··· Stored data
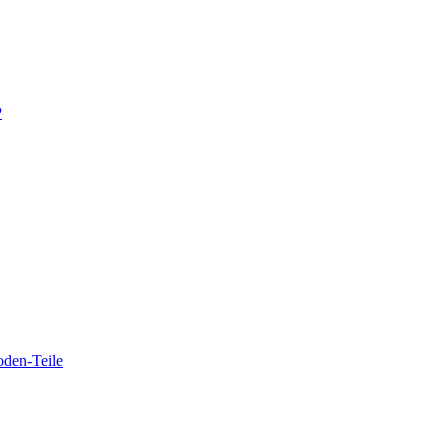
P
oden-Teile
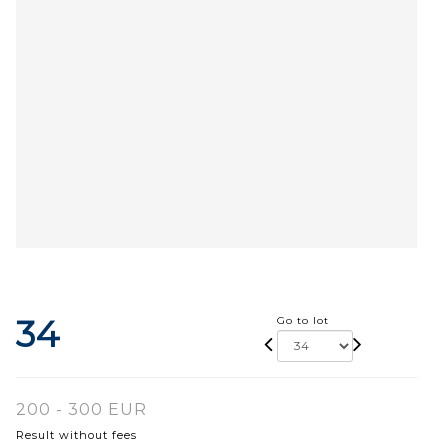
34
Go to lot
200 - 300 EUR
Result without fees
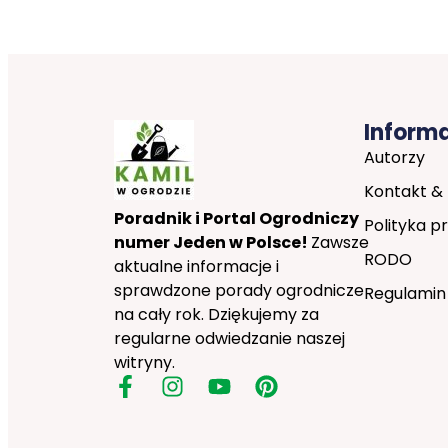
Inform
Autorzy
Kontakt &
Poradnik i Portal Ogrodniczy
Polityka p
numer Jeden w Polsce!
Zawsze
RODO
aktualne informacje i
sprawdzone porady ogrodnicze
Regulamin
na cały rok. Dziękujemy za
regularne odwiedzanie naszej
witryny.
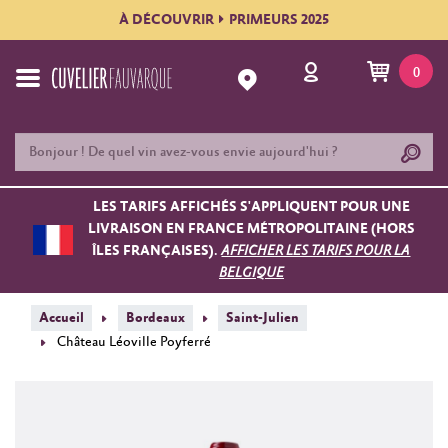
À DÉCOUVRIR
PRIMEURS 2025
0
LES TARIFS AFFICHÉS S'APPLIQUENT POUR UNE
LIVRAISON EN FRANCE MÉTROPOLITAINE (HORS
ÎLES FRANÇAISES).
AFFICHER LES TARIFS POUR LA
BELGIQUE
Accueil
Bordeaux
Saint-Julien
Château Léoville Poyferré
······
Task statement:
Pick out every line above that contains the word "POUR" and copy it.

Finished exercise:
LES TARIFS AFFICHÉS S'APPLIQUENT POUR UNE
AFFICHER LES TARIFS POUR LA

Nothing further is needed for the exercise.